12Il semble que les « bons hommes » les plus engagés dans l’opposition – et poursuivis pour cette raison – se sont organisés en des sortes d’évêchés, autonomes les uns des autres. En 1167, leurs principaux responsables se seraient rencontrés dans ce but à Saint-Félix (Saint-Félix-de-Lauragais aujourd’hui), au sud-est de Toulouse, en présence de Nicétas, évêque dissident bogomile de Constantinople en tournée en Occident (mais l’existence de cette rencontre est contestée). Quoi qu’il en soit, à l’évêché dissident d’Albi sont ajoutés ceux de Toulouse, de Carcassonne et du val d’Aran. Celui du Razès (Aude) est créé en 1226, juste avant la fin de la croisade et alors que commence la lente agonie du mouvement, désormais confronté à l’Inquisition épiscopale et aux missions des cisterciens dont les prédications séduisent les chercheurs de sens spirituel. Ceux qui sont vus comme des évêques, dont l’ordination les placerait dans la postérité des premiers apôtres, administrent le consolamentum (le baptême par l’Esprit-Saint, par imposition des mains) qui apporterait le salut éternel.
Le consolamentum selon le rituel de Lyon (fin xiiie siècle)
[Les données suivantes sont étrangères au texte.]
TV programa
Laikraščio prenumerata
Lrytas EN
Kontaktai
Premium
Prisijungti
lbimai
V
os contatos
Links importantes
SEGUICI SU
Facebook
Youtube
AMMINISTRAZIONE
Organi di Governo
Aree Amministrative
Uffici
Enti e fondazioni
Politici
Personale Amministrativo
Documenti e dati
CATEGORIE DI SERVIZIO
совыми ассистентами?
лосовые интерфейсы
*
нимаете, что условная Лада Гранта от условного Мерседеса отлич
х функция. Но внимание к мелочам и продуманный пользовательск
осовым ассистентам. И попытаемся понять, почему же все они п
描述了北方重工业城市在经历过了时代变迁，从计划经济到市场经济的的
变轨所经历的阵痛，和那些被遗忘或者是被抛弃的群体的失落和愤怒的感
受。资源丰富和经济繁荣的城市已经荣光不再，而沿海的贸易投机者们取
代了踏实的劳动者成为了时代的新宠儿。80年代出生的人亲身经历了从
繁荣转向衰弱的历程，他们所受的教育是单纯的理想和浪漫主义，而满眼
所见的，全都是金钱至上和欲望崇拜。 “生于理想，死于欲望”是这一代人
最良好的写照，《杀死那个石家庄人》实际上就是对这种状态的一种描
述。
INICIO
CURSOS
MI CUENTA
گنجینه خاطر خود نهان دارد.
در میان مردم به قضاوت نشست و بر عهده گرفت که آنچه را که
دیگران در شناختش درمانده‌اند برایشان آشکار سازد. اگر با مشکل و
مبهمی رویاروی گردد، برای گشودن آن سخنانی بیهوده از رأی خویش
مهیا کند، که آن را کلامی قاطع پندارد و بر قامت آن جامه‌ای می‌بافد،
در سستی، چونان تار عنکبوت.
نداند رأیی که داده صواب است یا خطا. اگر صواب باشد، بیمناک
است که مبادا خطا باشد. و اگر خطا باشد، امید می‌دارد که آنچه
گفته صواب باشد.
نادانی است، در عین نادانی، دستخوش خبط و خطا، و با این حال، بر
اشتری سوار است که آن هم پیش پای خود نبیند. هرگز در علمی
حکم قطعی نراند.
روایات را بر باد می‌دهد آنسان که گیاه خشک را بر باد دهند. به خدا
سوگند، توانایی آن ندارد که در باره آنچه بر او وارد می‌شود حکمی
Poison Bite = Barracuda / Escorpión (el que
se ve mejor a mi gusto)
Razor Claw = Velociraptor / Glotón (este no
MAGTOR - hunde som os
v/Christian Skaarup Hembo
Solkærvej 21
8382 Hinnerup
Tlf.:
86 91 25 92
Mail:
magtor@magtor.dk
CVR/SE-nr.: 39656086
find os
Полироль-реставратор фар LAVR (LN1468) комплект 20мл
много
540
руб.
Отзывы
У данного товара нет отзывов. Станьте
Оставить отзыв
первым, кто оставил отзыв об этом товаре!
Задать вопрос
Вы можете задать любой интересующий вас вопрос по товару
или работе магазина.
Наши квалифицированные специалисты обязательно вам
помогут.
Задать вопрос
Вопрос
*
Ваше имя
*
« Pierre, vous voulez recevoir le baptême spirituel, par lequel est donné le Saint-Esprit dans l’église de Dieu, avec la sainte oraison, avec l’imposition des mains des “bons hommes”. [...] Ce Saint baptême par l’imposition des mains a été institué par Jésus-Christ, selon ce que rapporte Saint Luc, et il dit que ses amis le feraient, comme le rapporte Saint Marc (xvi, 18) : “Ils imposeront les mains sur les malades, et les malades seront guéris.” [...] Ce Saint baptême par lequel le Saint-Esprit est donné, l’église de Dieu l’a gardé depuis les apôtres jusqu’à maintenant, et il est venu de “bons hommes” en “bons hommes” jusqu’ici, et elle le fera jusqu’à la fin du monde. »
13Les dissidents s’organisent en communautés constituées de « maisons » d’hommes ou de femmes qui sont les cellules de base, dirigées par des Anciens. L’Ancien, à la tête de la congrégation locale, confère les seuls sacrements retenus (baptême par l’Esprit, bénédiction du pain, pénitence et ordre), conduit les prières et les prêches et instruit, sauf en cas d’empêchement où cela est assuré par deux « bons hommes », par exemple lors de prêches itinérants pendant la période de clandestinité au xiiie siècle. Les diacres sont responsables de plusieurs communautés et de la confession mensuelle. Il existe donc deux mondes distincts : celui des ordonnés, les « bons hommes » proprement dits, qui pratiquent en collectivité une vie ascétique exemplaire car jugée conforme aux Évangiles, et les simples fidèles, qui les soutiennent, sans compter les sympathisants, qui oscillent entre les deux Églises sans trancher. Les plus convaincus récusent l’autorité de l’Église soumise à Rome, car ils la jugent illégitime, ainsi que l’efficacité de ses sacrements ; ils jugent qu’ils sont eux-mêmes l’Église du Christ et des Apôtres par leur fidélité aux textes saints et, en conséquence, qu’ils ne sont pas dissidents, bien au contraire. Pour eux, et non sans désaccords internes sur différents points, la question de l’origine du mal se pose car Dieu est bon dans un monde de corruption et de mort qui n’est pas son œuvre mais celle du diable, ange déchu. Les âmes humaines, créées pures par Dieu mais perverties par l’incarnation en ce monde mauvais, doivent être purifiées pour retrouver leur place au Ciel, auprès du Christ qui n’a pris que l’apparence humaine pour apporter la Vérité sur Terre et n’a donc pas été corrompu.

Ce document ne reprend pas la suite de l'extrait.